I have installed hydronic radiant heat pipes under the subfloor; used aluminum plates for spreading the heat from pex pipes. The house is old, I think the original subfloor is 5/8 Douglas fir. Up to this point, everything was fine, the flow was not making any noise, for several seasons. Later, we decided to renovate upstairs, and decided to add a layer of 1/2" plywood to the existing subfloor, since we want to run engineered hardwood planks in parallel to joists.

We used just regular, 1/2" 4-ply plywood, attached using 1 1/8" regular wood screws, no glue. Now, here is the issue. Whenever heating starts, I hear the floor "talking" - ie expanding, and making a little crackling noise. If at this time, I walk across the room, there is a wave of that "adjustment" happening, which would be fine, if it would be silent, but it's not. Once you walk, or the floor settles changing the temperature, the crackling is gone, and after it's quiet. When cooling-off starts, the floor goes through the same process.

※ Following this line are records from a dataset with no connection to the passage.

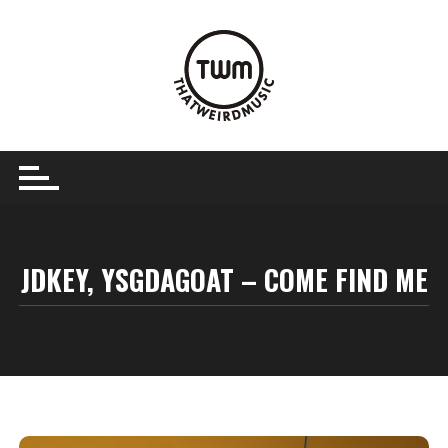
Skip
to
content
JDKEY, YSGDAGOAT – COME FIND ME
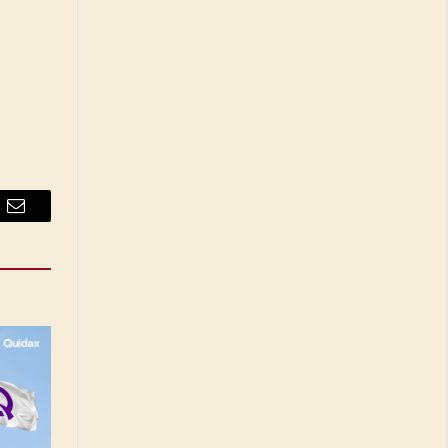
Email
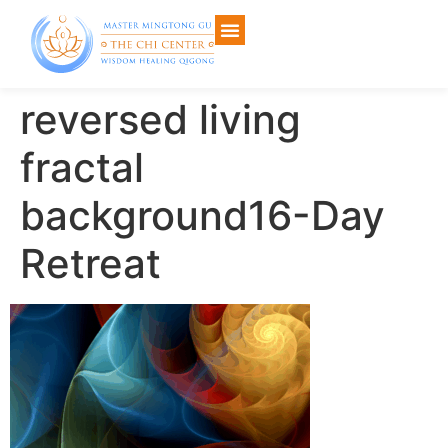
reversed living
fractal
background16-Day
Retreat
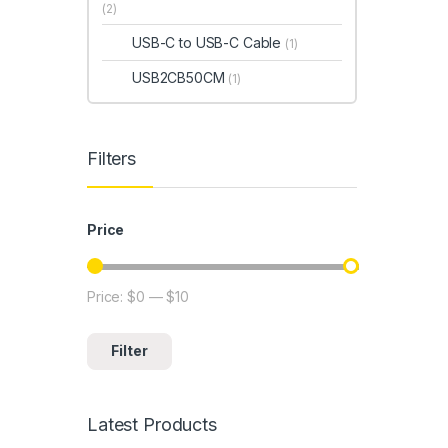
(2)
USB-C to USB-C Cable
(1)
USB2CB50CM
(1)
Filters
Price
Price:
$0
—
$10
Min price
Max price
Filter
Latest Products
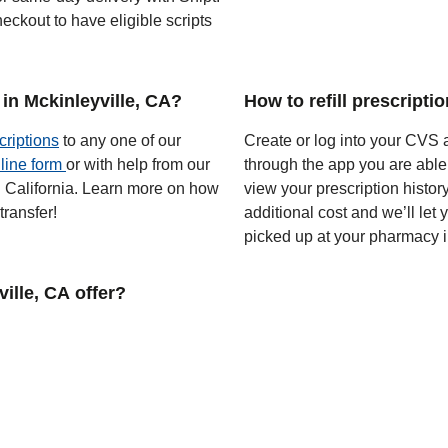
eckout to have eligible scripts
in Mckinleyville, CA?
How to refill prescripti
criptions
to any one of our
Create or log into your CVS a
line form
or with help from our
through the app you are able
in California. Learn more on how
view your prescription histor
ransfer!
additional cost and we’ll let
picked up at your pharmacy i
lle, CA offer?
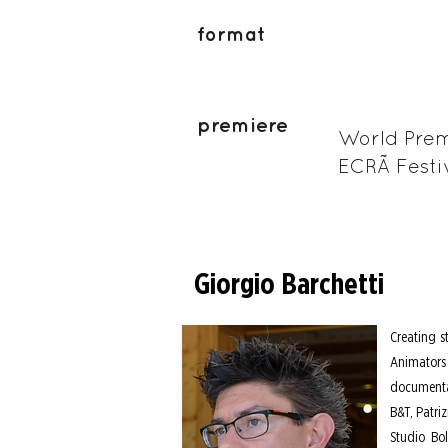
format
premiere
World Prem
ECRÃ Festi
Giorgio Barchetti
Creating s
Animators 
documentar
B&T, Patri
Studio Bo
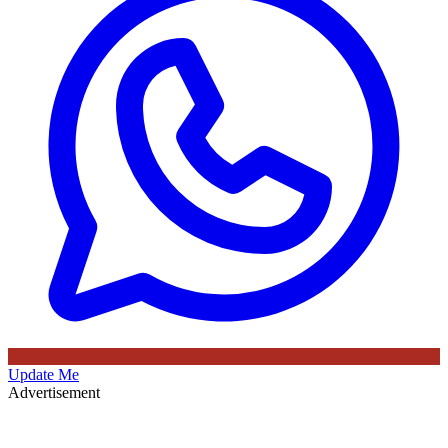
Update Me
Advertisement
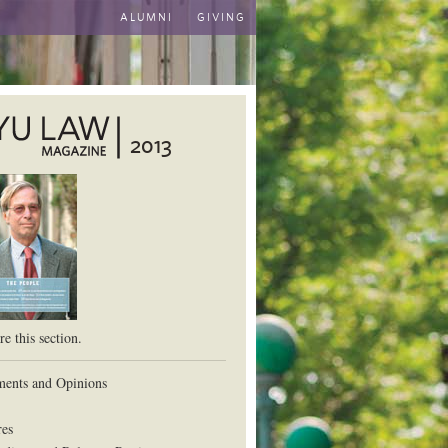
ALUMNI
GIVING
2013
aw School
e this section.
ents and Opinions
res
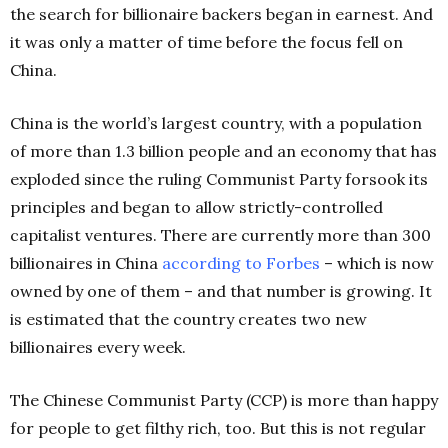
the search for billionaire backers began in earnest. And
it was only a matter of time before the focus fell on
China.
China is the world’s largest country, with a population
of more than 1.3 billion people and an economy that has
exploded since the ruling Communist Party forsook its
principles and began to allow strictly-controlled
capitalist ventures. There are currently more than 300
billionaires in China
according to Forbes
– which is now
owned by one of them – and that number is growing. It
is estimated that the country creates two new
billionaires every week.
The Chinese Communist Party (CCP) is more than happy
for people to get filthy rich, too. But this is not regular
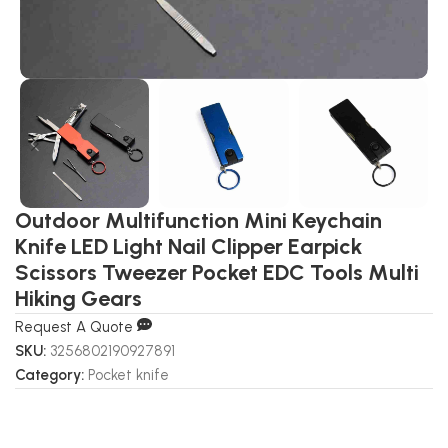
Outdoor Multifunction Mini Keychain
Knife LED Light Nail Clipper Earpick
Scissors Tweezer Pocket EDC Tools Multi
Hiking Gears
Request A Quote
SKU:
3256802190927891
Category:
Pocket knife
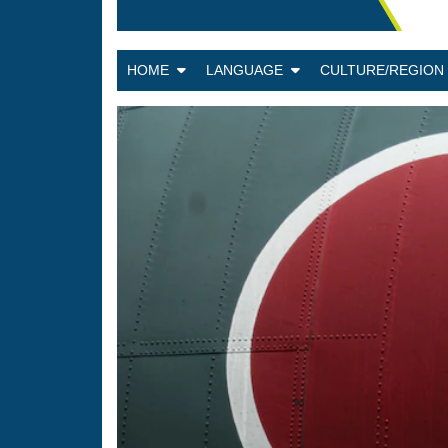
HOME
LANGUAGE
CULTURE/REGIO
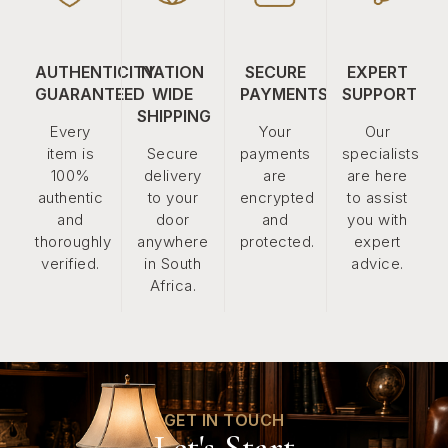
AUTHENTICITY
NATION
SECURE
EXPERT
GUARANTEED
WIDE
PAYMENTS
SUPPORT
SHIPPING
Every
Your
Our
item is
Secure
payments
specialists
100%
delivery
are
are here
authentic
to your
encrypted
to assist
and
door
and
you with
thoroughly
anywhere
protected.
expert
verified.
in South
advice.
Africa.
GET IN TOUCH
Let's Start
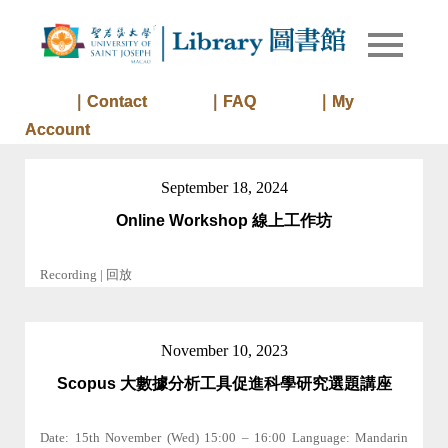
Skip
to
Library of
Library
content
University
of Saint
｜Contact
｜FAQ
｜My
Joseph
Account
Macau
September 18, 2024
Online Workshop 線上工作坊
Recording | 回放
November 10, 2023
Scopus 大數據分析工具促進科學研究選題講座
Date: 15th November (Wed) 15:00 – 16:00 Language: Mandarin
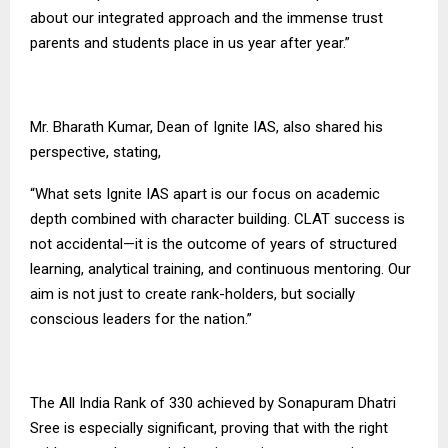
about our integrated approach and the immense trust
parents and students place in us year after year.”
Mr. Bharath Kumar, Dean of Ignite IAS, also shared his
perspective, stating,
“What sets
Ignite IAS
apart is our focus on academic
depth combined with character building. CLAT success is
not accidental—it is the outcome of years of structured
learning, analytical training, and continuous mentoring. Our
aim is not just to create rank-holders, but socially
conscious leaders for the nation.”
The All India Rank of 330 achieved by Sonapuram Dhatri
Sree is especially significant, proving that with the right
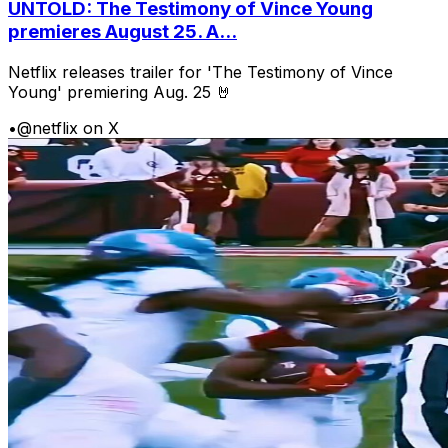
UNTOLD: The Testimony of Vince Young
premieres August 25. A...
Netflix releases trailer for 'The Testimony of Vince
Young' premiering Aug. 25 🤘
•
@netflix on X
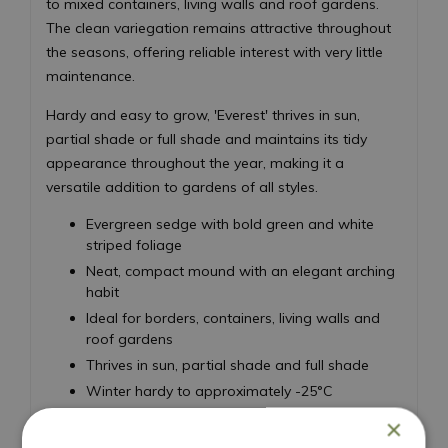
to mixed containers, living walls and roof gardens.
The clean variegation remains attractive throughout
the seasons, offering reliable interest with very little
maintenance.
Hardy and easy to grow, 'Everest' thrives in sun,
partial shade or full shade and maintains its tidy
appearance throughout the year, making it a
versatile addition to gardens of all styles.
Evergreen sedge with bold green and white
striped foliage
Neat, compact mound with an elegant arching
habit
Ideal for borders, containers, living walls and
roof gardens
Thrives in sun, partial shade and full shade
Winter hardy to approximately -25°C
Low maintenance and easy to grow
×
Height 50cm - Spread 50cm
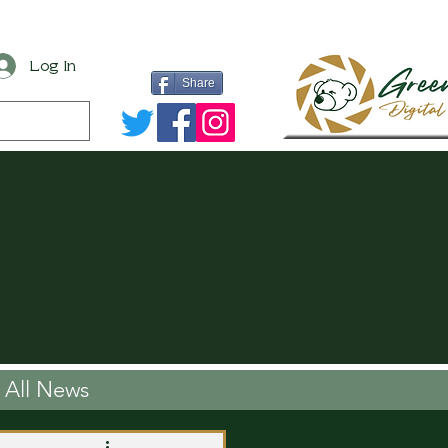
Log In
Share
All News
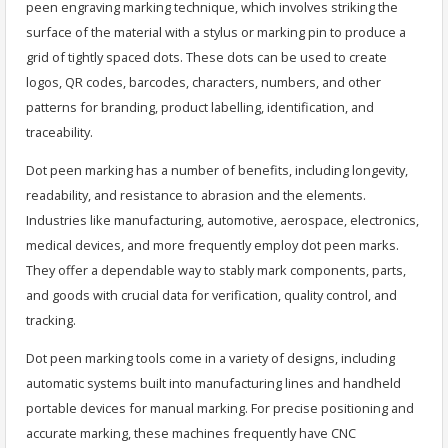
peen engraving marking technique, which involves striking the
surface of the material with a stylus or marking pin to produce a
grid of tightly spaced dots. These dots can be used to create
logos, QR codes, barcodes, characters, numbers, and other
patterns for branding, product labelling, identification, and
traceability.
Dot peen marking has a number of benefits, including longevity,
readability, and resistance to abrasion and the elements.
Industries like manufacturing, automotive, aerospace, electronics,
medical devices, and more frequently employ dot peen marks.
They offer a dependable way to stably mark components, parts,
and goods with crucial data for verification, quality control, and
tracking.
Dot peen marking tools come in a variety of designs, including
automatic systems built into manufacturing lines and handheld
portable devices for manual marking. For precise positioning and
accurate marking, these machines frequently have CNC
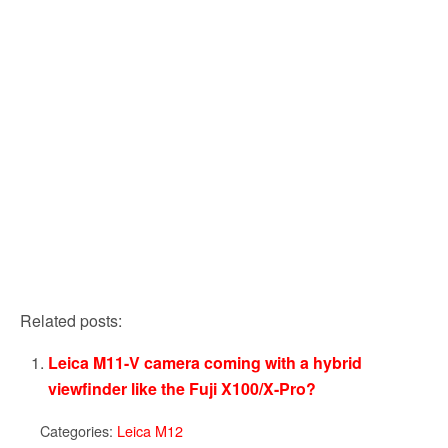
Related posts:
Leica M11-V camera coming with a hybrid
viewfinder like the Fuji X100/X-Pro?
Categories:
Leica M12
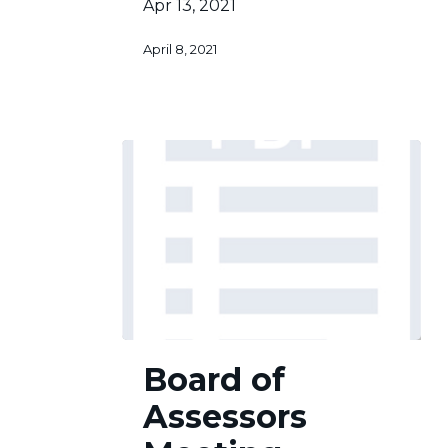
Apr 13, 2021
April 8, 2021
Board
Board of
of
Assessors
Assessors
Meeting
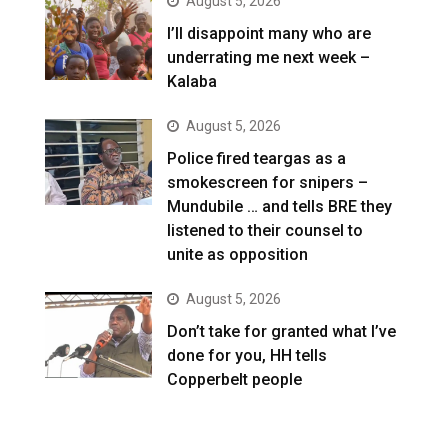
August 5, 2026
I’ll disappoint many who are
underrating me next week –
Kalaba
August 5, 2026
Police fired teargas as a
smokescreen for snipers –
Mundubile … and tells BRE they
listened to their counsel to
unite as opposition
August 5, 2026
Don’t take for granted what I’ve
done for you, HH tells
Copperbelt people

So, anyone had experience with this, and solved this issue in the past?

I can tell it's not pex moving in aluminum tracks, nor aluminum radiators canning/shifting/etc effect, because other rooms that do not have additional layer of 1/2" plywood don't do that. Besides, the issue appeared only after I have installed that additional layer of plywood.

Running ideas:

  • 1/2 plywood is cheap, ie not good quality, and makes the noise on its own. I could unscrew several plywood sheets, and see whether they will make any noise afterward.
  • Since the glue wasn't used, and those plywood sheets are from different wood, they expand at different speed, thus rubbing surfaces, thus making the noise. Course of action: use glue (the question would be: pl400: rubbery vs mapei wpa:acrylic vs mapei 975:polyurethane)
  • Plywood is moist, it can take months for it to fully dry
    – Traveler
    Commented Mar 22, 2023 at 0:25
  • 1
    what temp is your water running at? Commented Mar 22, 2023 at 0:51
  • 1
    If the noise is from the fir moving against the plywood, a layer of paper between them may help. The noise could instead be from plywood sheet edges moving against each other.
    – Armand
    Commented Mar 22, 2023 at 4:19
  • Was the original Doug fir so uneven that it needed the layer of plywood? Was that needed to level the floor with adjacent rooms so there wasn't a lip to trip over? If you're willing to pull the laminate flooring & plywood to fix the noise, consider why you have the plywood in the first place and if it's really necessary.
    – FreeMan
    Commented Mar 22, 2023 at 12:13

2 Answers 2


You are going to need a lot of adhesive between the 2 layers.This is because of the sag between the joists with the original sub floor. I just removed the sub floor in my kitchen, dining and living areas. 1/2" ply with 16" OC joists. There was a lot of sag between the joists and the floor had 3/4" thick white oak on it too and there was still a huge amount of sag. Lots of construction adhesive and no less than 35 screws in each sheet.

Here is an image of how it should be done.

enter image description here

The red lines is the original sub floor and the dotted lines are the joists, blue lines are the new sub floor and the green dots are the screwing pattern. The new sub floor should be laid down rotated 90° and overlapping the old sub floor like what you see in the picture. Now I know you have the piping and aluminum plates so you are going to have to use a 3/4" screw. I suggest using a sheet rock bit to drive the screws in this way you know you will not be going in too deep. You need to pull the areas that are between the joists together . I would also use a construction adhesive liberally between the sheets. Probably going to be close to one large tube per sheet the large tube (28oz) is good for about 85 or so linear feet. You are going to want to go up and down the length of the sheet 8ish times that's 64 linear feet right there.


I've found the issue, and it's contradicting my initial "nor aluminum radiators canning/shifting/etc effect, because other rooms that do not have additional layer of 1/2" plywood don't do that." statement.

I have loosened up screws used to hold aluminum plates and the noise is pretty much gone in the area I've done this adjustment. In order to loosen up, I unscrewed by half turn, until the screw feels loose, and then screwed back in so that the plate just barely touches the plywood, without putting any tension on the screw.

I've made a mistake and used #8 instead of #6., i.e. too big for the holes in aluminum plates, thus the plates had no room to move and are installed too tight. Once they start warming up, they would try to expand, putting pressure on the screw, which made those crackling noises.

Interestingly enough, I heard the same crackling noise as I was releasing tension on some screws.

Morale: always follow installation manuals to the letter, trying to go "far and beyond" might have a negative affect.